When I got back - a bit hot and bothered I saw a car I didn't recognise parked outside our house to find it was Lily's work support worker plus a very wet Lily (and Hannah - who had crossed the road from her flat recognising this as a way to get a free ride into town)
Lily had been waiting in the pouring rain at a bus stop just outside our house, but the bus hadn't come because they had closed the road for some water pipe repair and redirected the bus. She wouldn't have been able to read any signs about this.
Lily had seen me appear both when I spoke to the taxi driver and when I took Noah to school, but had not thought to call out to me on either occasion. Instead she had called her work support worker's mobile (this was perhaps wise considering how I was not my calmest)
Anyway they all went off to town, J's babysitter went home and J began vomiting while I thought how terrible a foster parent I would have been if as I nearly did I'd sent this now very unwell child to school.
The phone rang and it was the man who'd travelled from Auckland (at great expense to us) to install the
aga (a big cast iron stove/cooker) in our new house. He said "The aga's not all here, I'm missing 8 rods and a grey panel" and "but there's more, the hearth is too small." I made a few phone calls and he went to inspect Sam and Anika's garage (where the aga has been stored for the past year) for the missing pieces.
J vomited again and I attempted to phone Paul who was doing an away clinic in Wanganui. He didn't answer his phone so I sent a text saying "Bits of aga missing, hearth too small, J fever and vomiting, miss you"
Two friends arrived for coffee, J slept, the phone went and it was the man about to lay the floors in the new house "This is your last chance to check the carpet is right" - I decided that we will cope with whatever they lay and gave him permission to go ahead.
Paul phoned, commiserated nicely and said a nurse had told him one of the patients on his clinic list had died, so he'd crossed the patient off and carried on working his way through the list only to discover the patient wasn't dead and had been waiting outside for an hour - hard to explain your way out of that!
The post came and Joe was overjoyed that it contained police checks from NZ and UK - he has been waiting on these to get his visa to go to Korea to teach English. He has to get these apostatised (is that the right word?) at the British Embassy and Ministry of social development respectively and as he couldn't get any info by phone or internet decided to drive to Wellington (two hours) to do this.
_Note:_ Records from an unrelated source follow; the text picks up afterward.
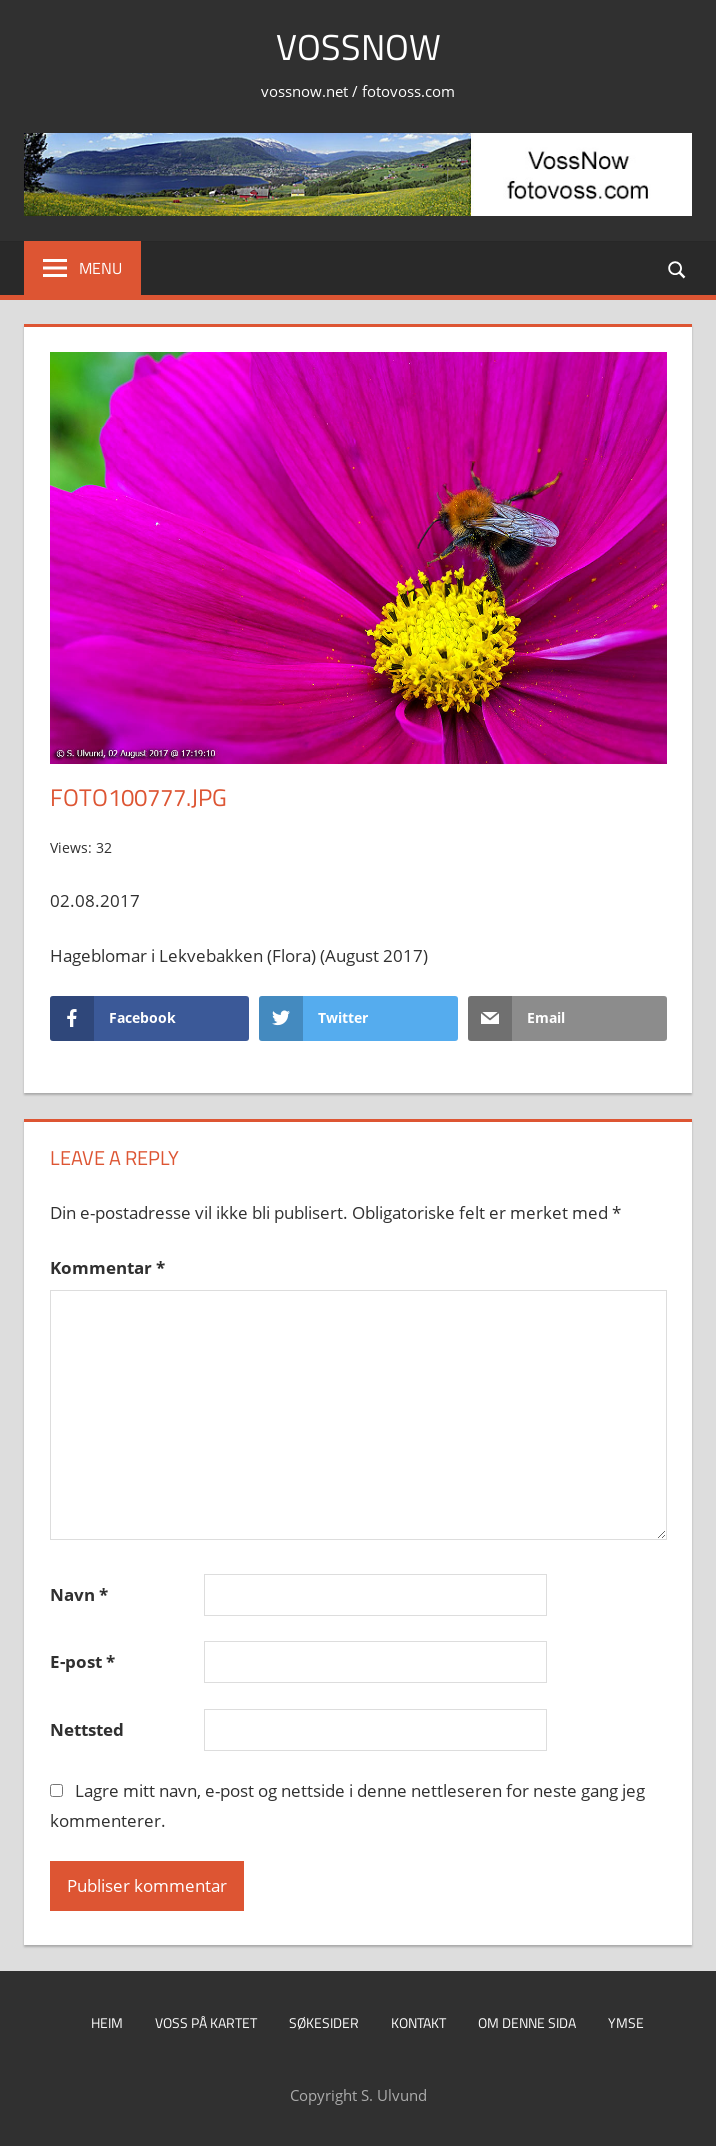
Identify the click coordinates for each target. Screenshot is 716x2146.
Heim (107, 2022)
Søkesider (324, 2022)
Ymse (626, 2022)
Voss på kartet (206, 2022)
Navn (79, 1594)
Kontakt (418, 2022)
When he got there he found the British Embassy only opens from 10am to 2pm and he'd been given the wrong NZ forms! A bad day for Joe too.
Paul got home at 6.15pm and I asked Hannah to come and babysit for a few minutes so we could whizz over to the new house and see what was going on - she wasn't happy with this as she'd decided to go to a movie with Sam, Anika, James (Beth's boyfriend) and Joe and was leaving at 6.30 and still need a shower. I told her to have a shower at her house and Paul and I dashed round but of course everyone had left for the w/e.
We got back our house had a few minutes to talk with Sam and Anika who were meeting Hannah there. Sam had just heard he'd got a new job in Auckland working for Bluebird foods (he's a food technologist) he starts at the end of March which is the same time we should get into the new house, so life should be hectic with packing for all of us now and we may end up with Joe, Sam and us all moving at the same time!
They have to now try to find a flat in easy reach of South Auckland. They are hoping to share with Beth and James (assuming he gets a job and can leave Palmy) Beth will probably have to look for a flat for them as she's living in West Auckland at the moment.
As the older kids left I realised I hadn't thought about anything for tea. Darling Paul took Noah and Lily with him to the fish and chip shop while I gave Isaac and J a quick bath. Then we got the kids into bed as fast as possible and Paul and I watched three episodes of Boston Legal back-to-back!